This article is more than 1 year old

Ex-NSA guru builds $4m encrypted email biz - but its nemesis right now is control-C, control-V

Virtru claims it can prevent leaks, but first it's gotta get out of beta

'Building trust is the core of our business'

Chief exec John Ackerly, who cofounded the biz with his brother Will, told El Reg that while they're big on email privacy, Virtru's technology offered no anonymity. "The focus is on protecting content – not anonymity," he explained.

Their company's software has been audited by iSec Partners, the security firm called in to audit TrueCrypt, the widely used file and disk encryption software.

The Ackerly brothers are working with privacy campaigners such as the American Civil Liberties Union and the Electronic Frontier Foundation. "Building trust is the core of our business," John Ackerly told us. "It's the right thing to do given our mission."

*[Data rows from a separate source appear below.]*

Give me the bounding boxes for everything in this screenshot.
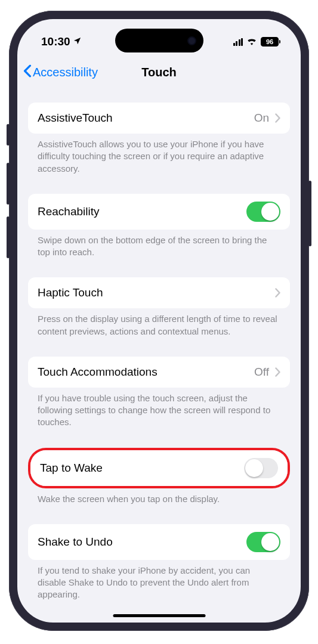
- home-indicator[interactable]: [113, 614, 205, 617]
- toggle-reachability[interactable]: [246, 202, 280, 222]
- row-footer: Wake the screen when you tap on the disp…: [28, 488, 290, 518]
- battery-icon: 96: [261, 37, 280, 47]
- settings-content: AssistiveTouch On AssistiveTouch allows …: [17, 88, 301, 614]
- row-footer: If you tend to shake your iPhone by acci…: [28, 560, 290, 614]
- battery-level: 96: [266, 38, 273, 45]
- chevron-left-icon: [23, 64, 32, 80]
- row-label: Shake to Undo: [38, 535, 113, 549]
- wifi-icon: [246, 35, 257, 48]
- row-touch-accommodations[interactable]: Touch Accommodations Off: [28, 357, 290, 388]
- power-button: [308, 181, 311, 246]
- chevron-right-icon: [275, 367, 280, 377]
- silent-switch: [7, 124, 10, 145]
- row-label: Reachability: [38, 205, 100, 218]
- status-time: 10:30: [41, 35, 70, 48]
- row-label: Haptic Touch: [38, 286, 103, 299]
- row-label: AssistiveTouch: [38, 112, 113, 125]
- toggle-shake-to-undo[interactable]: [246, 532, 280, 552]
- row-footer: If you have trouble using the touch scre…: [28, 388, 290, 442]
- volume-down-button: [7, 216, 10, 258]
- row-haptic-touch[interactable]: Haptic Touch: [28, 277, 290, 308]
- nav-bar: Accessibility Touch: [17, 56, 301, 88]
- highlight-annotation: Tap to Wake: [28, 448, 290, 488]
- row-value: Off: [254, 366, 269, 379]
- row-shake-to-undo[interactable]: Shake to Undo: [28, 524, 290, 560]
- volume-up-button: [7, 163, 10, 205]
- row-footer: AssistiveTouch allows you to use your iP…: [28, 134, 290, 188]
- back-label: Accessibility: [33, 66, 98, 79]
- row-reachability[interactable]: Reachability: [28, 194, 290, 230]
- back-button[interactable]: Accessibility: [23, 64, 98, 80]
- row-footer: Press on the display using a different l…: [28, 308, 290, 351]
- chevron-right-icon: [275, 113, 280, 123]
- row-label: Tap to Wake: [40, 462, 103, 475]
- row-footer: Swipe down on the bottom edge of the scr…: [28, 230, 290, 272]
- row-tap-to-wake[interactable]: Tap to Wake: [30, 450, 288, 486]
- row-value: On: [254, 112, 269, 125]
- location-icon: [73, 35, 82, 48]
- toggle-tap-to-wake[interactable]: [244, 458, 278, 478]
- row-label: Touch Accommodations: [38, 366, 158, 379]
- chevron-right-icon: [275, 288, 280, 298]
- cellular-icon: [233, 38, 243, 46]
- row-assistivetouch[interactable]: AssistiveTouch On: [28, 103, 290, 134]
- screen: 10:30 96: [17, 19, 301, 623]
- dynamic-island: [115, 29, 203, 52]
- phone-frame: 10:30 96: [9, 11, 309, 631]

Virtru has rules in place for dealing with g-men who come knocking for a citizen's crypto-keys: its privacy policy is open what the level of privacy its users can expect. The FAQ on how it cooperates with government surveillance requests states:

We won’t provide your keys to anyone without your consent – unless we are ordered to divulge them by a judge with jurisdiction over us. If we are ordered to divulge them, we will fight for you to have notice and an opportunity to object.

Another section states that it won't be a part of internet dragnets, although it may not have a choice in this:

Would Virtru cooperate with broad surveillance orders permitting blanket surveillance by the NSA or other government agencies?

No – we do not think the law requires this, and we would fight an order to cooperate.

All of which sounds upstanding, but we've been let down in this area by other providers despite reassurances to the contrary. It's difficult to be wholly reassured. Asked directly whether they had a backdoor in their product, the Ackerly brothers said "no", as anyone would be bound to say. Both took this blunt question in good humour.

"People will be watching carefully," explained John Ackerly, a former associate director of the National Economic Council and official in President George W Bush's White House. "There's a healthy scepticism. And we want to be transparent from a legal perspective."

Secure webmail is a difficult and perhaps intractable problem given the limitations of the architecture. By default, email is like a postcard, readable by anyone it happens to pass by. And even encrypted email betrays metadata - such as the sender and recipient and the time messages were sent.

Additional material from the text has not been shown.